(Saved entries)
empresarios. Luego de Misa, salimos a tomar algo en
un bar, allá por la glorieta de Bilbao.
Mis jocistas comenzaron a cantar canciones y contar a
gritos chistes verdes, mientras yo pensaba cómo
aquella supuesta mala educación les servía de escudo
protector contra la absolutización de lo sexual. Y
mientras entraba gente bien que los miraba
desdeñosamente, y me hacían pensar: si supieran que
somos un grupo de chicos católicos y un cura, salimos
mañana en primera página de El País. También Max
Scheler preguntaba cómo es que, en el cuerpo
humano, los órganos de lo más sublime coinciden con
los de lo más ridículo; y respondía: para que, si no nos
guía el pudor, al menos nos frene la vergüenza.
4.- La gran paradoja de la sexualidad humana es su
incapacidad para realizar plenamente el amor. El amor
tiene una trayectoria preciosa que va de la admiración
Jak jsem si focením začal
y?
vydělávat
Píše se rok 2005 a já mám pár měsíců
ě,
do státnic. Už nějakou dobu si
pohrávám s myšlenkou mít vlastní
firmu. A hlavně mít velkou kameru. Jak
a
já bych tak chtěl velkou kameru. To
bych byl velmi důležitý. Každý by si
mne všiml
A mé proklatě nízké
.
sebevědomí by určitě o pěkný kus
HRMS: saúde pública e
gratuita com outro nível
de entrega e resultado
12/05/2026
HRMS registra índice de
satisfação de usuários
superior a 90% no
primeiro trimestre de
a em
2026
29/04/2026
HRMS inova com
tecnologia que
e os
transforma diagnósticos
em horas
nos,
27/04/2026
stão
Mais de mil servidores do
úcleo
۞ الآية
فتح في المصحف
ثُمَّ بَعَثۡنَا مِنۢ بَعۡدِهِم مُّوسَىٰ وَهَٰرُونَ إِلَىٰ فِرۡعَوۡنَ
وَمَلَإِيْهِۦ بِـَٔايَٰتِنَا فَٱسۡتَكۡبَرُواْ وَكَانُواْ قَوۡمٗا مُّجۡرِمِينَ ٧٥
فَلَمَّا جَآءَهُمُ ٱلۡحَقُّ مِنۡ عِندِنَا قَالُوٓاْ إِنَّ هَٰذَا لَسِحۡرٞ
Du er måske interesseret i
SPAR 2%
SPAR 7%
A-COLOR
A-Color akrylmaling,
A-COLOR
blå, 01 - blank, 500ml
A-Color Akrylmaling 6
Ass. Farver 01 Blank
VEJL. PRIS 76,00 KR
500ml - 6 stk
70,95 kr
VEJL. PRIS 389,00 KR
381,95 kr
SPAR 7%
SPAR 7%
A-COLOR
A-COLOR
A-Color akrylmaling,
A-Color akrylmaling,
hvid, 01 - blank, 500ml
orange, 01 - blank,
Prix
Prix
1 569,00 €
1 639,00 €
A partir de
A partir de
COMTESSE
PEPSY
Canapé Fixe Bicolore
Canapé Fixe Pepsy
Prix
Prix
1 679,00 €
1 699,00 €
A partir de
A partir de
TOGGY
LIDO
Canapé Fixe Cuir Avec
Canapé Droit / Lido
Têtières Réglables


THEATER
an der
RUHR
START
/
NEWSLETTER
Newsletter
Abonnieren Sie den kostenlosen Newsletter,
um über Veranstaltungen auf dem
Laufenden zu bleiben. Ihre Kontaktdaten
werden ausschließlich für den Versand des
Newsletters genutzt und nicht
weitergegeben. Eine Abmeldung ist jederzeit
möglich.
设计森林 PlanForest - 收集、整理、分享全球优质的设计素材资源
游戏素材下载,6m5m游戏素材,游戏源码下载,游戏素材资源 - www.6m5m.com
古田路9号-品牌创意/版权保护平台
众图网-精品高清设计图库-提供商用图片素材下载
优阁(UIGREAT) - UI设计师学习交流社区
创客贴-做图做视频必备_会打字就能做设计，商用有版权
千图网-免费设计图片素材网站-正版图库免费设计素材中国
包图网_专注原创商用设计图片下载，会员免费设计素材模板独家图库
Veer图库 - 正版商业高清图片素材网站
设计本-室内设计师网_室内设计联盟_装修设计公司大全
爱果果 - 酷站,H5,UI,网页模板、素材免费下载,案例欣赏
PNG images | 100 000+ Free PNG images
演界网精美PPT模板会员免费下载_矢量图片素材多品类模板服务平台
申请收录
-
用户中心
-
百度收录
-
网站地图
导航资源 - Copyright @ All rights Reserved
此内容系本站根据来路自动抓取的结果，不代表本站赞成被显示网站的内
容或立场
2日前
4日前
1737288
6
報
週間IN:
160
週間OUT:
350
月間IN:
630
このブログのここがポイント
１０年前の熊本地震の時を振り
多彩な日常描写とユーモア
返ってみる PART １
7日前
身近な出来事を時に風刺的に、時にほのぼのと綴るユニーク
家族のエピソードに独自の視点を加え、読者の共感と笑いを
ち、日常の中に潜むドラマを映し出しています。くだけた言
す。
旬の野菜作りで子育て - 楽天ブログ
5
==
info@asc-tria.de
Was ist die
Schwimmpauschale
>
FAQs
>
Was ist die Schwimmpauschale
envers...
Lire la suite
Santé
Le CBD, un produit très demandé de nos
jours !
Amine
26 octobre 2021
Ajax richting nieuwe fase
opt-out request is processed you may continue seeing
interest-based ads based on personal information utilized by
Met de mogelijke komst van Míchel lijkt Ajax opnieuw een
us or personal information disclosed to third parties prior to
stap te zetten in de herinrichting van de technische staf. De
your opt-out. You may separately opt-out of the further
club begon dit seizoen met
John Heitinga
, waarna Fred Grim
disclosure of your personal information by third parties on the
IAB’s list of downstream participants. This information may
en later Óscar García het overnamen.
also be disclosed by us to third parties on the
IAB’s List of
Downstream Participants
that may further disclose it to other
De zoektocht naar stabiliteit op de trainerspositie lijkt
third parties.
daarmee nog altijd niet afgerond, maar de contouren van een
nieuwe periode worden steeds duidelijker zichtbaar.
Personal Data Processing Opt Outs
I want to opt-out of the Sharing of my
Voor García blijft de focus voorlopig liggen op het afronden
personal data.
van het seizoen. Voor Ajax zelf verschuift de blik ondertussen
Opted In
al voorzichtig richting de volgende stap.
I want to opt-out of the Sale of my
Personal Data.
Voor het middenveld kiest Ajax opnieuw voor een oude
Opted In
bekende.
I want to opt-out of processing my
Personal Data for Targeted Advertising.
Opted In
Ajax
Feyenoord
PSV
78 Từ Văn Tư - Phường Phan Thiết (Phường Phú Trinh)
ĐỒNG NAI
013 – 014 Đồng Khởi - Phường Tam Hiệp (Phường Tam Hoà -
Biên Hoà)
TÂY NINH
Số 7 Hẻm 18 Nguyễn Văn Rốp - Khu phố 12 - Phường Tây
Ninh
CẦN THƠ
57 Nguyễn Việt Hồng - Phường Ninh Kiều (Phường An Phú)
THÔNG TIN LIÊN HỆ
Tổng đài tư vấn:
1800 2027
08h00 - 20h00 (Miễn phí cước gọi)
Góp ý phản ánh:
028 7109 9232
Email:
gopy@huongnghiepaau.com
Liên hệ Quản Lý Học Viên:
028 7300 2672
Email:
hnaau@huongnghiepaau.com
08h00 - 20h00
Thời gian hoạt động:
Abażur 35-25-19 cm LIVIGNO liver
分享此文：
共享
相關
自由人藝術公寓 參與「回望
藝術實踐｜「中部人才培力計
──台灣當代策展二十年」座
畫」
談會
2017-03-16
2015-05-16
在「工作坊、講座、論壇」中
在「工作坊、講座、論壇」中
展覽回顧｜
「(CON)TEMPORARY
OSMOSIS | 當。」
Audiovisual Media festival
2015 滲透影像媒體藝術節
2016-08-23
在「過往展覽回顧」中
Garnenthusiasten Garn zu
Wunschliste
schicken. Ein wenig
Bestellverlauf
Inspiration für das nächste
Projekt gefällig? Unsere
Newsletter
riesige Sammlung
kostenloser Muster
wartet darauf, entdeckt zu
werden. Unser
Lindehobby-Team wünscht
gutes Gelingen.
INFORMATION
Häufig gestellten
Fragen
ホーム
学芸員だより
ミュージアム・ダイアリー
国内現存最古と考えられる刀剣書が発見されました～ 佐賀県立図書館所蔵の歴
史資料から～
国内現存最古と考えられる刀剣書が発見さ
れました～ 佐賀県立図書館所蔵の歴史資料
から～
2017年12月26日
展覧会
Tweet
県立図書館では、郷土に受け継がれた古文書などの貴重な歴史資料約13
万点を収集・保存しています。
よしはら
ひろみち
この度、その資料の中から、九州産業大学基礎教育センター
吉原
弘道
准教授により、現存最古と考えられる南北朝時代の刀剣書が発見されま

## Assigned task
The line above containing "empresarios. Luego de", the line containing "desdeñosamente, y me", and every line between them are to be transcribed exactly; no other line is wanted.

## Output below
empresarios. Luego de Misa, salimos a tomar algo en
un bar, allá por la glorieta de Bilbao.
Mis jocistas comenzaron a cantar canciones y contar a
gritos chistes verdes, mientras yo pensaba cómo
aquella supuesta mala educación les servía de escudo
protector contra la absolutización de lo sexual. Y
mientras entraba gente bien que los miraba
desdeñosamente, y me hacían pensar: si supieran que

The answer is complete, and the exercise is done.